<<<<

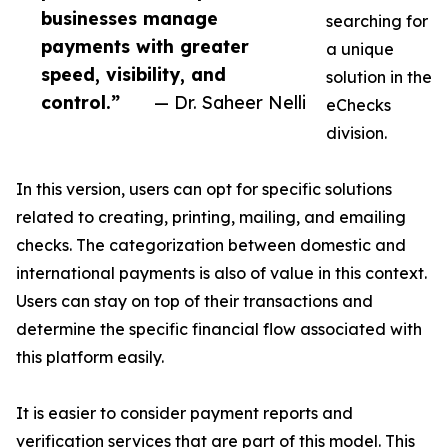
businesses manage
searching for
payments with greater
a unique
speed, visibility, and
solution in the
control.”
— Dr. Saheer Nelli
eChecks
division.
In this version, users can opt for specific solutions
related to creating, printing, mailing, and emailing
checks. The categorization between domestic and
international payments is also of value in this context.
Users can stay on top of their transactions and
determine the specific financial flow associated with
this platform easily.
It is easier to consider payment reports and
verification services that are part of this model. This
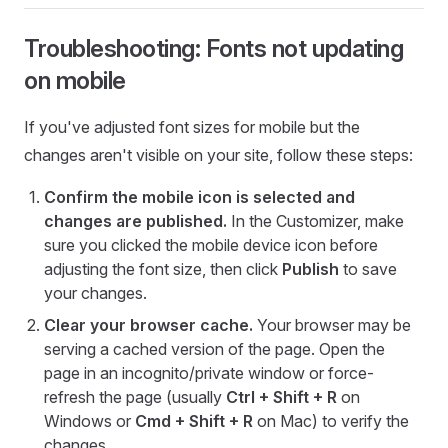
Troubleshooting: Fonts not updating
on mobile
If you've adjusted font sizes for mobile but the
changes aren't visible on your site, follow these steps:
Confirm the mobile icon is selected and
changes are published.
In the Customizer, make
sure you clicked the mobile device icon before
adjusting the font size, then click
Publish
to save
your changes.
Clear your browser cache.
Your browser may be
serving a cached version of the page. Open the
page in an incognito/private window or force-
refresh the page (usually
Ctrl + Shift + R
on
Windows or
Cmd + Shift + R
on Mac) to verify the
changes.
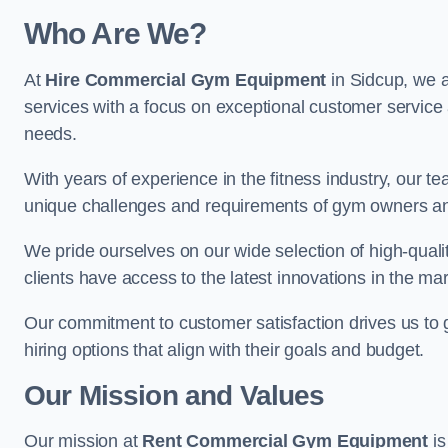
Who Are We?
At
Hire Commercial Gym Equipment
in Sidcup, we a
services with a focus on exceptional customer service 
needs.
With years of experience in the fitness industry, ou
unique challenges and requirements of gym owners 
We pride ourselves on our wide selection of high-qual
clients have access to the latest innovations in the mar
Our commitment to customer satisfaction drives us to go 
hiring options that align with their goals and budget.
Our Mission and Values
Our mission at
Rent Commercial Gym Equipment
is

>>>>

## Exercise description
When you come to the line containing "determine the specific" in the records above, repeat that line and all lines after it exactly, but not the pictures.

## Reply to the exercise
determine the specific financial flow associated with
this platform easily.
It is easier to consider payment reports and
verification services that are part of this model. This
Troubleshooting: Fonts not updating
on mobile
If you've adjusted font sizes for mobile but the
changes aren't visible on your site, follow these steps:
Confirm the mobile icon is selected and
changes are published.
In the Customizer, make
sure you clicked the mobile device icon before
adjusting the font size, then click
Publish
to save
your changes.
Clear your browser cache.
Your browser may be
serving a cached version of the page. Open the
page in an incognito/private window or force-
refresh the page (usually
Ctrl + Shift + R
on
Windows or
Cmd + Shift + R
on Mac) to verify the
changes.
Who Are We?
At
Hire Commercial Gym Equipment
in Sidcup, we a
services with a focus on exceptional customer service 
needs.
With years of experience in the fitness industry, ou
unique challenges and requirements of gym owners 
We pride ourselves on our wide selection of high-qual
clients have access to the latest innovations in the mar
Our commitment to customer satisfaction drives us to go 
hiring options that align with their goals and budget.
Our Mission and Values
Our mission at
Rent Commercial Gym Equipment
is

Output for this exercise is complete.